I shouldn’t say I’m looking forward to leading a normal life, because I don’t know what normal is. Martina Navratilova
“I want to have a normal relationship with food,” I wrote, last week, in my “goal” post. That thought and that word have been running around in my brain for a very long time now. Normal.
I don’t know when I became “abnormal” with my eating. I am pretty sure I was not always this way. While I did not develop great eating habits growing up, they were “normal” eating habits, just not as healthy as they could have been. I suspect that sometime in all my yo-yo dieting I lost my way and without even realizing it, lost any semblance of food normalcy.

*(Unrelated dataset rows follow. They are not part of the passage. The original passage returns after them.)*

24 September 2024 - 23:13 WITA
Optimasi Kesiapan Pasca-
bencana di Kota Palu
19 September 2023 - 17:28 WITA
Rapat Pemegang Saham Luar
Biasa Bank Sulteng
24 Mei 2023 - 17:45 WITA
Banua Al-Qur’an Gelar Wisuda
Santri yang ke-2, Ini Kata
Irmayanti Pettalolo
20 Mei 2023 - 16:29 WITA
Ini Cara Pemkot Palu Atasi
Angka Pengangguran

I’m not sure I even know what “normal” looks like. Or feels like. But I know it doesn’t look like me; like this.
Here is what I think it might mean for me to have a normal relationship with food:
I would not think about food all the time. Or, even, a lot of the time. And when I do think about food it is good thoughts – like planning meals. Not the “what can I eat next” or “what do I want now” or “what is calling my name” or “when is it okay for me next to eat” thoughts. I want to spend my afternoon, or evening, not thinking about what I should or should not be eating. I want to pick up a book or watch TV without immediately having my mind go to food. Out, out damn thoughts! (Yes, Lady MacBeth again.)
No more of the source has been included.